» Problem details
Return each line of the data below exactly, omitting any pictures.
**********
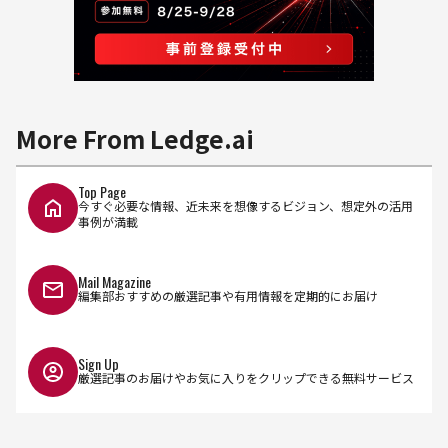
More From Ledge.ai
Top Page
今すぐ必要な情報、近未来を想像するビジョン、想定外の活用
事例が満載
Mail Magazine
編集部おすすめの厳選記事や有用情報を定期的にお届け
Sign Up
厳選記事のお届けやお気に入りをクリップできる無料サービス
**********
» Exercise result
More From Ledge.ai
Top Page
今すぐ必要な情報、近未来を想像するビジョン、想定外の活用
事例が満載
Mail Magazine
編集部おすすめの厳選記事や有用情報を定期的にお届け
Sign Up
厳選記事のお届けやお気に入りをクリップできる無料サービス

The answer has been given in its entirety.